On 20 April 2012, Epsom Coaches was taken over by the RATP Group.

On 12 October 2012, Quality Line took over the commercial operation of Surrey County Council route 479 from Countryliner, who had gone into administration earlier in the week. On 15 October, a service registration by Sunray Travel was accepted by the Traffic Commissioner, while Quality Line's was not, so it ceased operating the route on 16 October 2012.

On 3 December 2016, the company took over route 413. It was previously operated by Go-Ahead London. The company purchased nine Citaro K buses for the route.

In June 2017 as part of a restructure of RATP's operations, Epsom Coaches ceased trading while the remaining operations continued under the Quality Line brand. It was brought under the same management as RATP's other London operations, London United and London Sovereign.

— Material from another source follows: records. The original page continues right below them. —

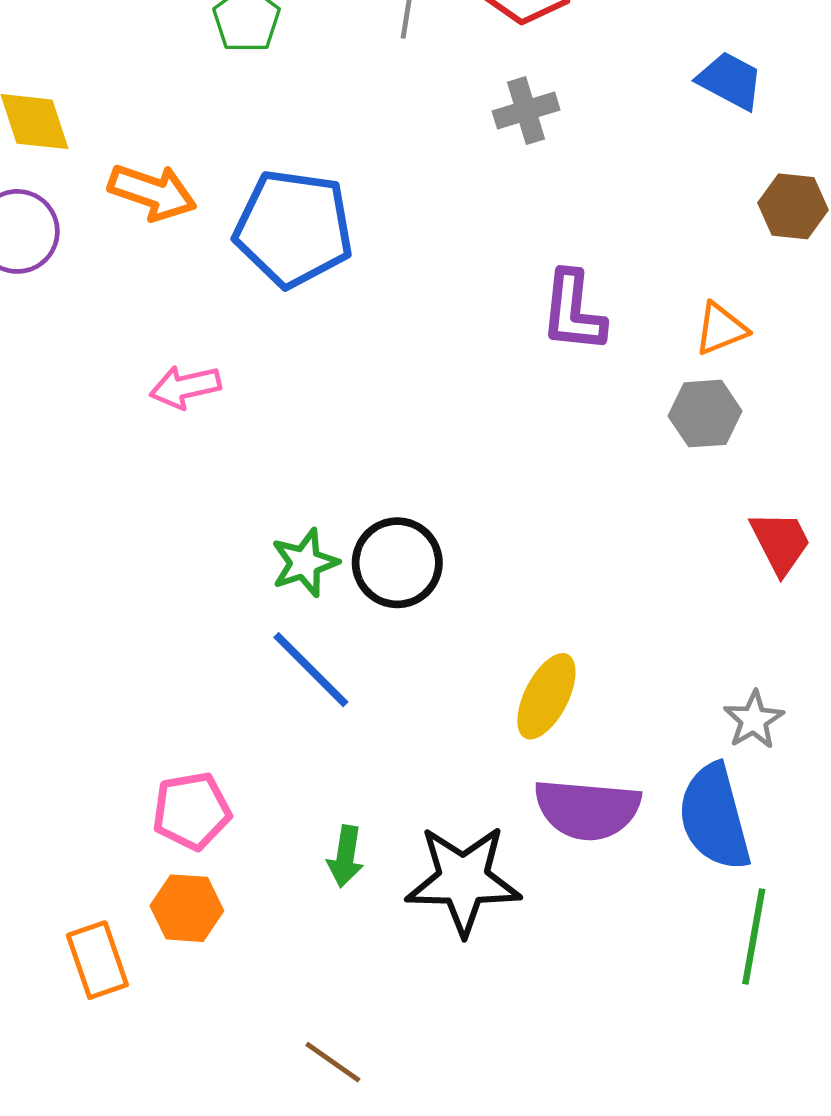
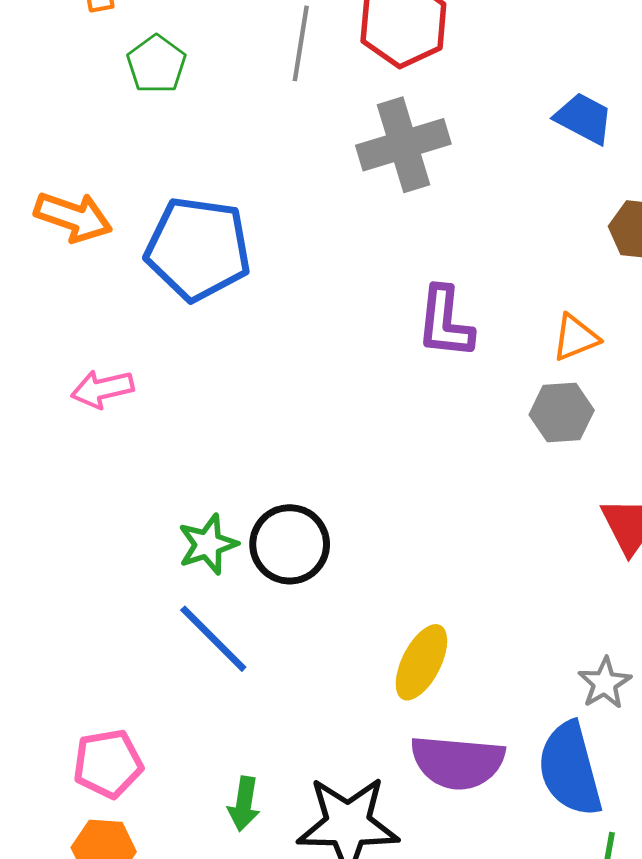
gray cross: (526, 111) -> (403, 145), size x1.6

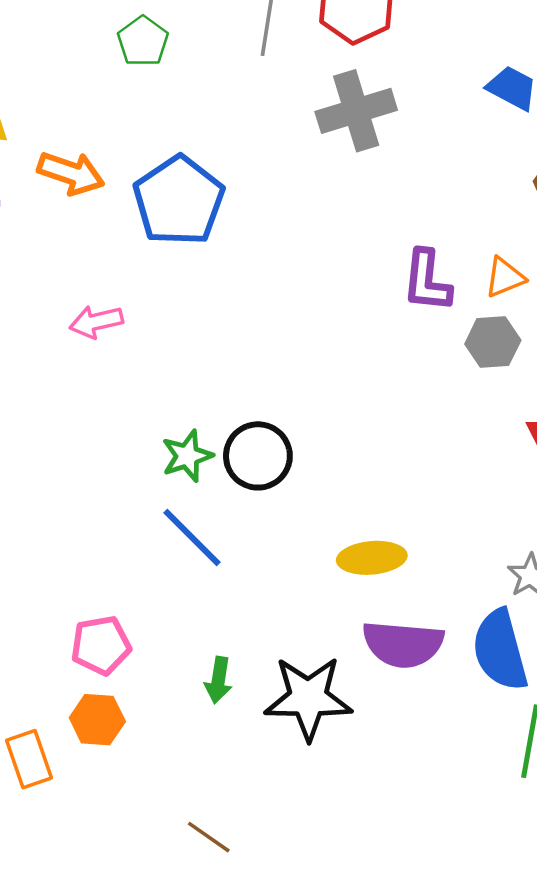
blue pentagon: (198, 249) -> (179, 201), turned 30
purple L-shape: (445, 322) -> (427, 281), moved
yellow ellipse: (421, 662) -> (372, 558), turned 58

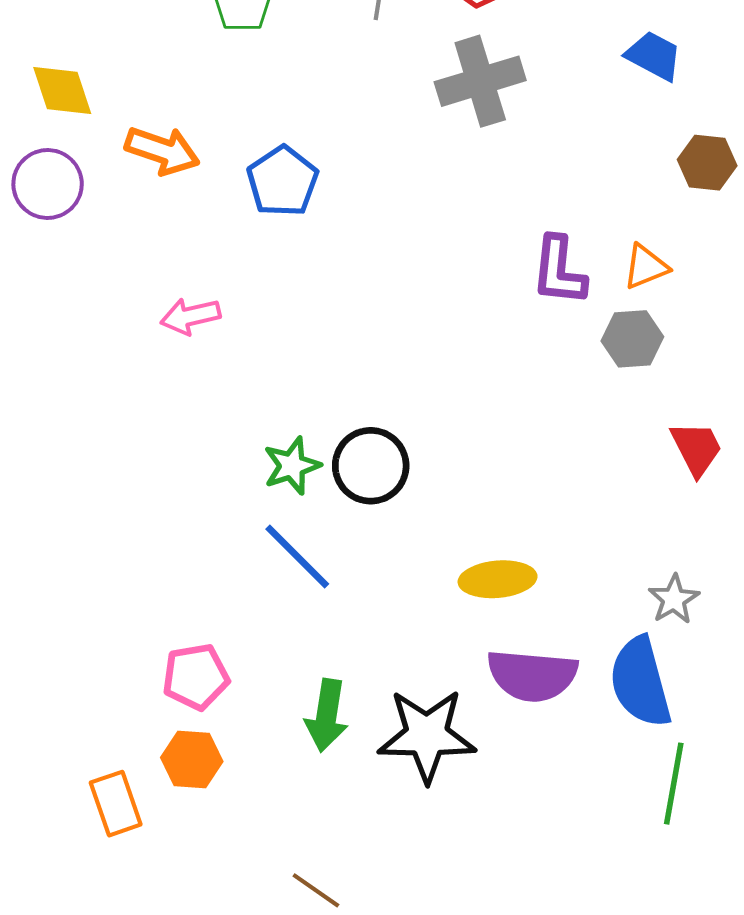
blue pentagon: (179, 201) -> (283, 181), size x0.7
green arrow: (218, 680) -> (327, 715), size x1.4

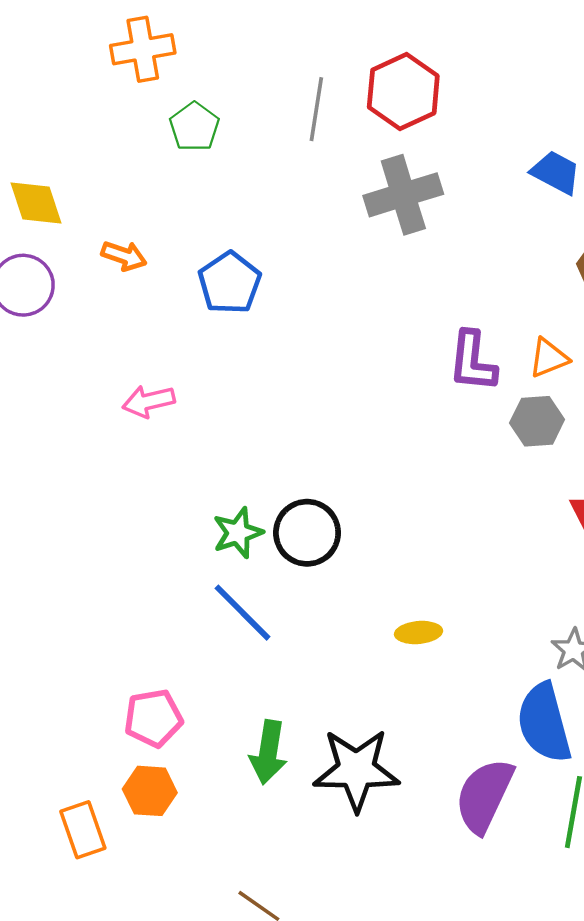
orange arrow: (162, 151) -> (124, 256), size x0.7
yellow ellipse: (498, 579) -> (419, 633), size x0.7
purple semicircle: (532, 675) -> (484, 796), moved, turned 110

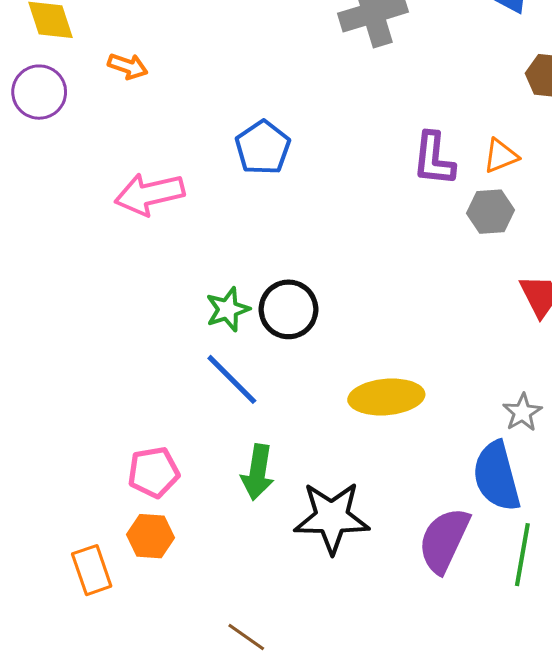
blue pentagon: (230, 283) -> (263, 148), moved
pink arrow: (149, 401) -> (149, 194), size x1.5
yellow ellipse: (419, 633) -> (386, 397), size x1.8
green arrow: (268, 752) -> (258, 472), moved

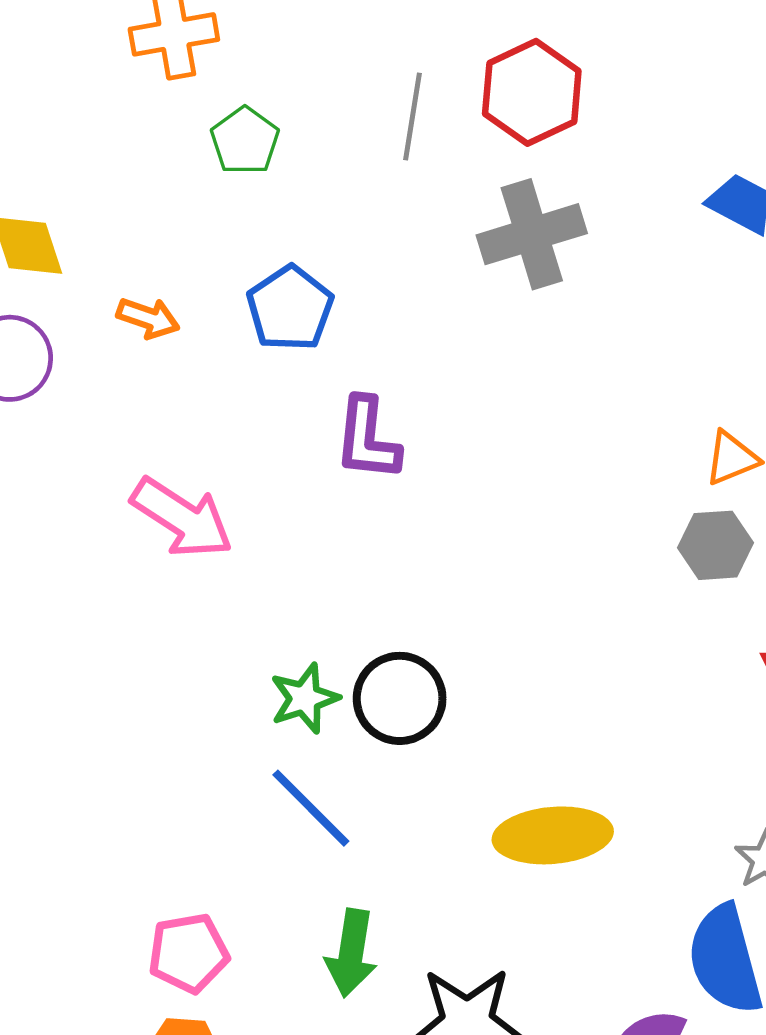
blue pentagon: (263, 148) -> (290, 308), moved
purple L-shape: (434, 159) -> (367, 439), moved
pink arrow: (149, 194) -> (182, 518), turned -134

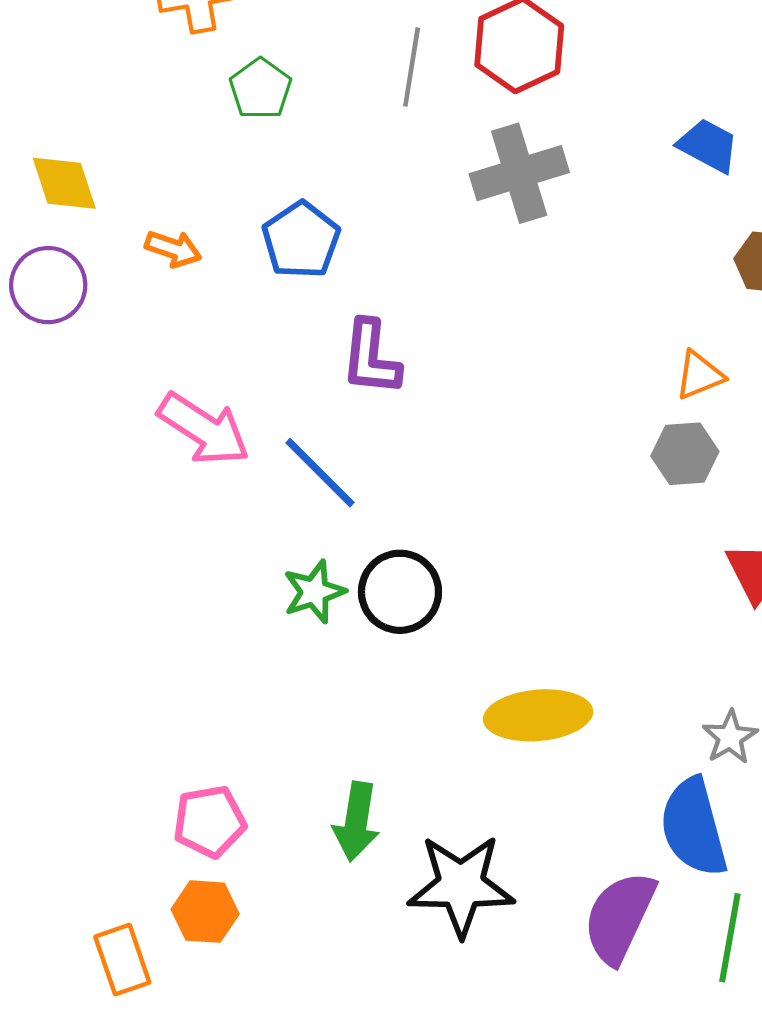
blue line: (311, 808) -> (320, 473), moved

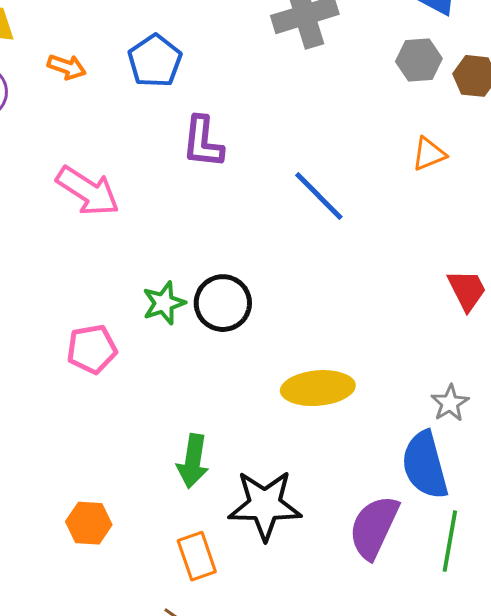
gray hexagon: (685, 454) -> (419, 60), moved
blue line: (320, 473) -> (319, 196), moved
pink pentagon: (210, 821) -> (92, 349), moved
orange rectangle: (122, 960) -> (197, 556), moved

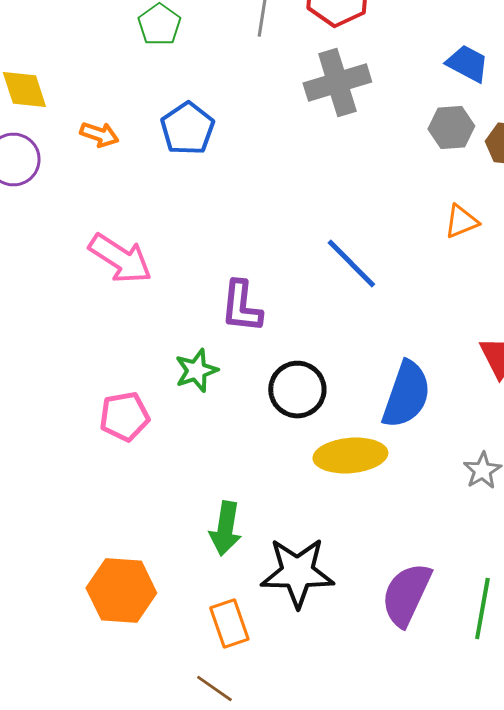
purple L-shape: (203, 142) -> (241, 306), moved
black circle: (223, 303) -> (297, 390), moved
blue semicircle: (425, 465) -> (406, 394), moved, turned -146
orange hexagon: (89, 523) -> (121, 590), size x1.5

On 24 April 2020, routes 406, 418 and 465 were transferred to London United's Tolworth garage.

In January 2021, RATP announced that it was to close Quality Line. On 19 June 2021, routes 293, 404, 467 and 470 were transferred to London United. On 2 July 2021, All Quality Line operations ceased after remaining routes 413, 463 and S1 passed to Go-Ahead London at the end of their contracts.